Más tarde, Tarl el Viejo, mi padre Matthew Cabot, Administrador de Ko-ro-ba, y yo analizamos largamente el asunto. Supimos que este atentado contra mi vida tendría algo que ver con las Montañas Sardar y los Reyes Sacerdotes, y los Otros, que no eran Reyes Sacerdotes, que deseaban imponerse en este mundo, y subrepticia y cruelmente luchaban para conquistarlo, aunque todavía, por temor al poder de los Reyes Sacerdotes, o porque no comprendían bien cuánto había disminuido su fuerza en la Guerra del Nido, hacía de eso más de un año, no se habían atrevido a atacar francamente.
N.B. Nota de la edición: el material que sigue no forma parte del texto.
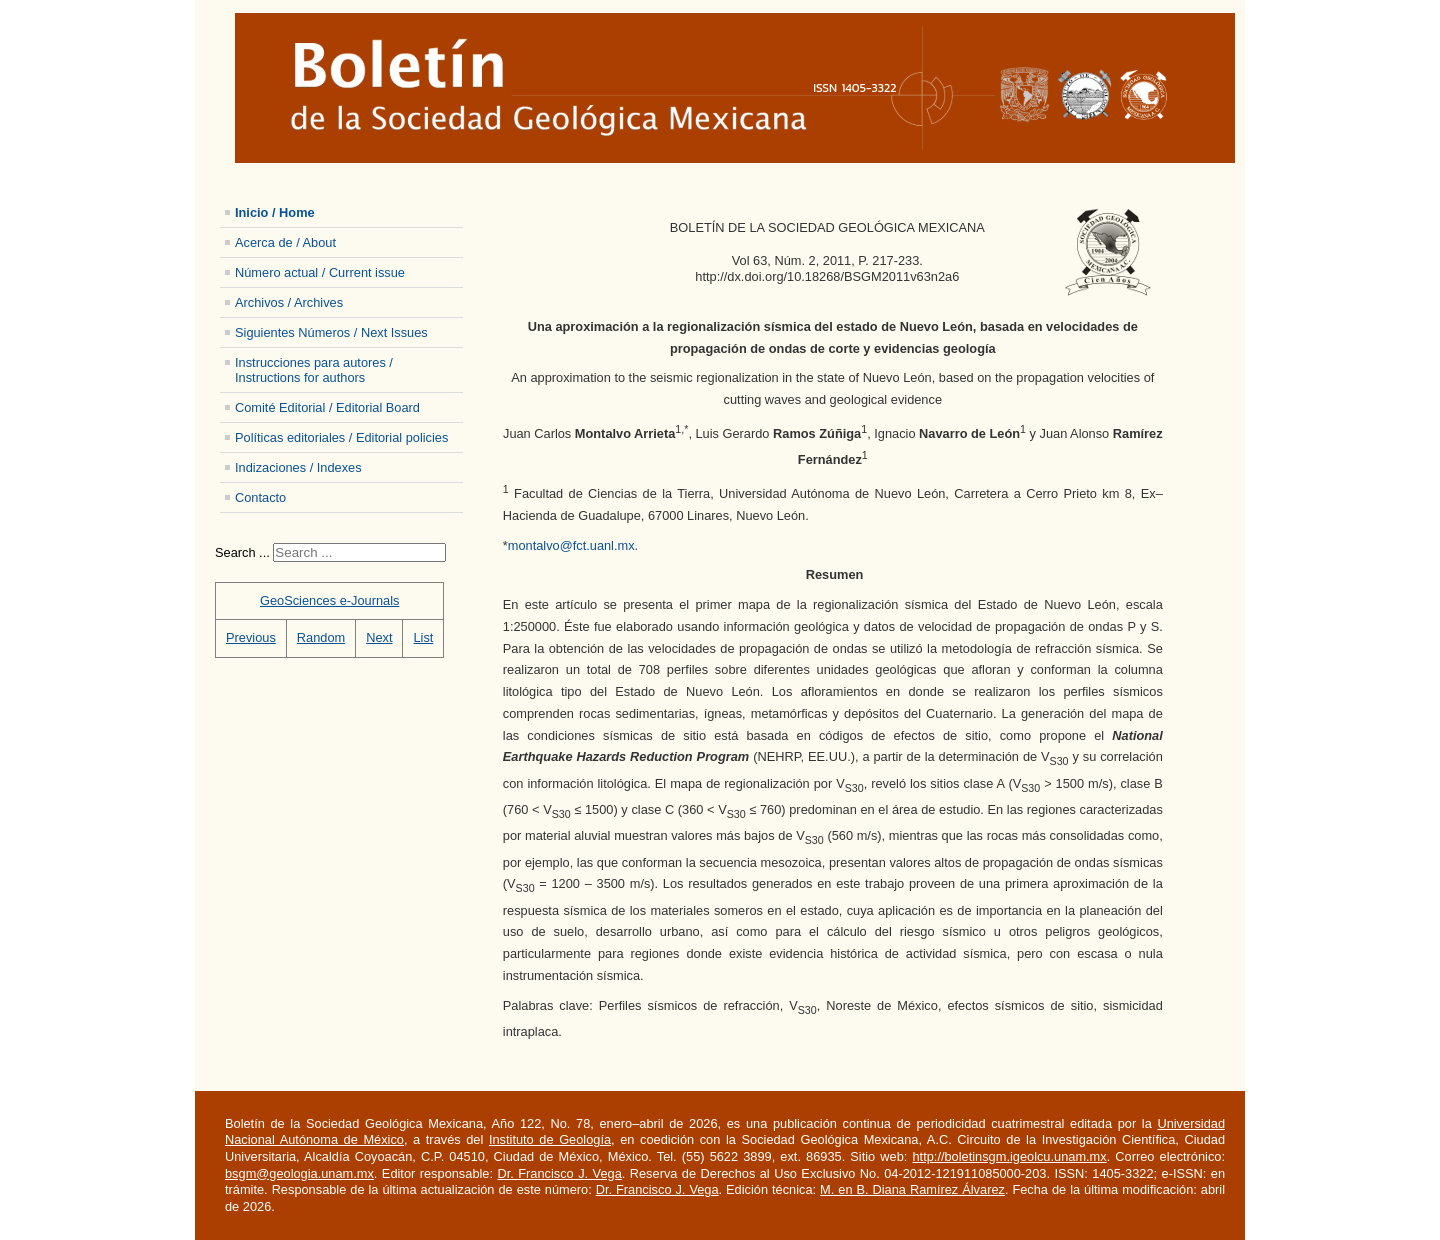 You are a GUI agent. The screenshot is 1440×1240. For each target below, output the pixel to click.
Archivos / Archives (289, 302)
De modo que difundimos por la ciudad la noticia de que Tarl Cabot había muerto. Ahora yo había llegado a Ar pero no sabía a quién buscaba.

—¿Conoces el nombre del asesino? —preguntó Cernus.

—Sólo tengo esto —dije, y extraje del cinturón el lienzo verde y arrugado.

—Es el lienzo de una facción —dijo Cernus—. Hay millares así en Ar.

—Es todo lo que tengo —dije.

—También esta casa —observó Cernus— está aliada con la facción de los Verdes; y es el caso de otras casas, y de diferentes establecimientos de la ciudad, asociados con otras facciones.

—Sé —dije— que la Casa de Cernus simpatiza con los Verdes.

—Ahora veo —dijo Cernus— que varias razones te indujeron a alquilar tu espada a esta casa.

—Sí, por lo que sé, el hombre a quien busco puede ser de esta casa.